The Old Glory of Sierra

Published by saalon under Coding, Creating, Watching

They have one of the worst reputations of all games now, but there was a time when the Adventure Game was king. It wasn’t a short time, either. One of the earliest Big Adventure Games was the Zork series which launched in 1980. Even as it was dying, classics of the genre continued to come out as late as 1999. The genre as it was is all but gone, but its reign was long and glorious.

There are a lot of reasons why it was so successful at one time and why it’s become nigh reviled now, but I’m not going to waste a lot of time on that. A lot of pixels have been rendered discussing the merits and failings of the Classic Adventure Game, and I doubt I can add anything to that debate. I’m here to talk about what they meant personally to me, and why no other genre has ever been able to match what the Adventure Game did for me.

Late to the Party

I’m not an Old Skooler when it comes to the genre. I didn’t play many text adventure games, and the ones I did play I got angry with after a few

exchanges. Something about the semantic requirements of those text adventures just infuriated me. So while I know what Zork is, I don’t get the references and I can’t claim to have been a fan of them in the least. Yeah, I know. Heresy.

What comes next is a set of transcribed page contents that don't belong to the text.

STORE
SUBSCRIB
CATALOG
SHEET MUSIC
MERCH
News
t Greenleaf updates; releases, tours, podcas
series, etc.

A lot of this may have had to do with what computers were in my house and when they got there. I had an old Atari PC whose designation I can no longer recall, and that was all I had until my dad picked up our very first 386. By this time, the grand old age of text adventures had largely passed, as had the first round of graphical adventure games that were really just text adventure moving billboards, such as the early King’s Quest games. No, I didn’t get involved until the advent of Point And Click.

I wish I could remember what the first Adventure Game I played was. You’d think that was important, but those early games of my youth blur together. If I had to guess, I’d say it was King’s Quest V: Absence Makes the Heart Go Yonder! So yes, I was a latecomer, but once I was hooked, I was totally fished in.

<Something> Quest

If anyone is responsible for cementing my gaming tastes, it would be the developers of Sierra. There may have been single better games created by LucasArts, but it was Sierra that kept the adventure flowing. They had a series for every taste. King’s Quest was lighthearted, slightly Disney-ish adventure. Space Quest parodied any science fiction it could get its hands on. The more action-oriented Quest for Glory (which started as Hero’s Quest) was like playing through a straightforward sword and sorcery yarn. And let’s not forget the less successful but still sorta-interesting Police Quest, which tried (and occasionally succeeded) to tie the game’s puzzles to investigative police work.

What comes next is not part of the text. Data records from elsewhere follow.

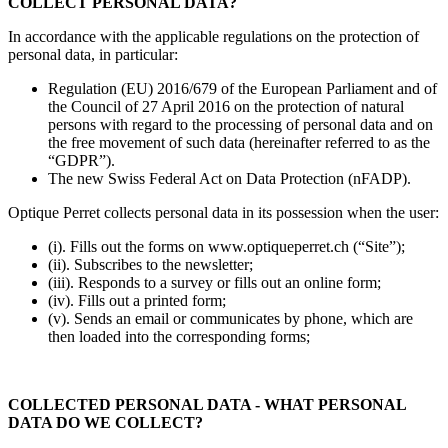
COLLECT PERSONAL DATA?
In accordance with the applicable regulations on the protection of
personal data, in particular:
Regulation (EU) 2016/679 of the European Parliament and of
the Council of 27 April 2016 on the protection of natural
persons with regard to the processing of personal data and on
the free movement of such data (hereinafter referred to as the
“GDPR”).
The new Swiss Federal Act on Data Protection (nFADP).
Optique Perret collects personal data in its possession when the user:
(i). Fills out the forms on www.optiqueperret.ch (“Site”);
(ii). Subscribes to the newsletter;
(iii). Responds to a survey or fills out an online form;
(iv). Fills out a printed form;
(v). Sends an email or communicates by phone, which are
then loaded into the corresponding forms;
COLLECTED PERSONAL DATA - WHAT PERSONAL
DATA DO WE COLLECT?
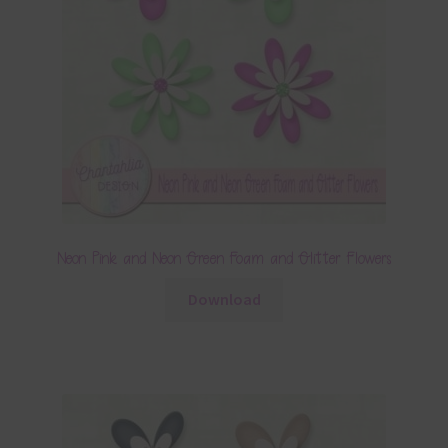
Neon Pink and Neon Green Foam and Glitter Flowers
Download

There was something that the Sierra machine pumped out that was always missing in the other games I played. Story. These things were written. Not always well written and not usually deep, but they had a frickin’ plot behind them. One of the criticisms of the genre is that they attempted to be interactive stories, but failed; all you could interact with were the puzzles, which had a single solution. True, but that wasn’t why I loved them. I didn’t need an interactive story. I wanted an immersive story. I wanted to feel like I was there, but I still wanted someone to rip a yarn for me.

Were the puzzles annoying? Yeah. Was the gameplay largely following a pre-laid railroad track from puzzle to puzzle? Uh-huh. But at the end of it all, I had just experienced storytelling in a way nothing else could match. I might remember the way the lights flickered in Doom, but it can’t match the sense memory I have for the lion kingdom in Quest for Glory III.

And it definitely can’t match the emotional swell I still feel when someone mentions Gabriel Knight.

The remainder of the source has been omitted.